Entries taken from a collection:
▼▼▼
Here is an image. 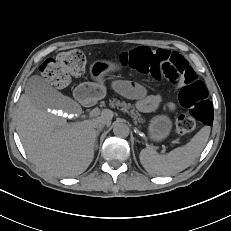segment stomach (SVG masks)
<instances>
[{"label":"stomach","mask_w":231,"mask_h":231,"mask_svg":"<svg viewBox=\"0 0 231 231\" xmlns=\"http://www.w3.org/2000/svg\"><path fill=\"white\" fill-rule=\"evenodd\" d=\"M105 72V65L102 63H95L90 68V73L94 78H99ZM101 78V77H100ZM106 95V88L102 80L99 82H85L80 84L75 90L76 98L82 102L87 103L104 98ZM172 130V123L166 115H158L150 120L148 126V134L153 141H162L168 137Z\"/></svg>","instance_id":"0dacf381"}]
</instances>
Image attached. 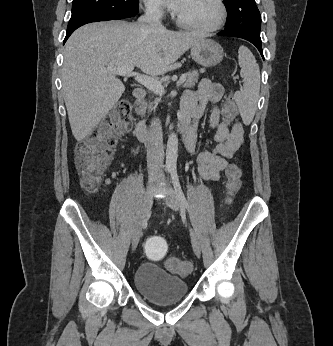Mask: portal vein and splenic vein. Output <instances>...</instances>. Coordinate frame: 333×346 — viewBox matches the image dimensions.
<instances>
[{
	"instance_id": "obj_1",
	"label": "portal vein and splenic vein",
	"mask_w": 333,
	"mask_h": 346,
	"mask_svg": "<svg viewBox=\"0 0 333 346\" xmlns=\"http://www.w3.org/2000/svg\"><path fill=\"white\" fill-rule=\"evenodd\" d=\"M134 67L133 66H125V67H118L113 69H108V72L114 74V75H120L124 77H130L133 76L134 79L140 83L141 85L145 86L150 91L154 92L155 94L162 95L164 94V87L161 82L156 81L155 79L148 77L146 75H141L138 73L133 72ZM186 80V75L183 74L179 78L177 85H181Z\"/></svg>"
}]
</instances>
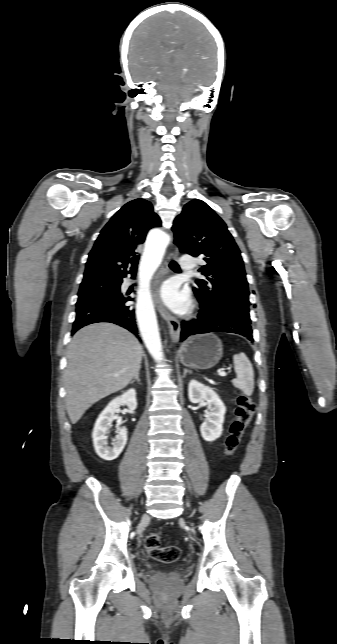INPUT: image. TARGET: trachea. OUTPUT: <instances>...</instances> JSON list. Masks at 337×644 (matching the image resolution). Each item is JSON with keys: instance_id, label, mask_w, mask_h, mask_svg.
<instances>
[{"instance_id": "trachea-1", "label": "trachea", "mask_w": 337, "mask_h": 644, "mask_svg": "<svg viewBox=\"0 0 337 644\" xmlns=\"http://www.w3.org/2000/svg\"><path fill=\"white\" fill-rule=\"evenodd\" d=\"M169 266H170V268H171V269H173V270L180 271V267H179V265L177 264V262H175V261H171V262H170V264H169Z\"/></svg>"}]
</instances>
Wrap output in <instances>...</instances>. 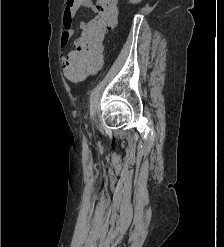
▲▲▲
◆ Task directions: From the line with "INPUT: image. TARGET: trachea." through the final line of the records above, return each line exactly and nothing else. Pictures are to be skipped.

◆ Finished task:
INPUT: image. TARGET: trachea. OUTPUT: <instances>...</instances> JSON list. Masks at 337×644 (matching the image resolution). Each item is JSON with keys: instance_id, label, mask_w, mask_h, mask_svg.
<instances>
[{"instance_id": "trachea-1", "label": "trachea", "mask_w": 337, "mask_h": 644, "mask_svg": "<svg viewBox=\"0 0 337 644\" xmlns=\"http://www.w3.org/2000/svg\"><path fill=\"white\" fill-rule=\"evenodd\" d=\"M169 266H170V268H171V269H173V270L180 271V267H179V265L177 264V262H175V261H171V262H170V264H169Z\"/></svg>"}]
</instances>
Wrap output in <instances>...</instances>. 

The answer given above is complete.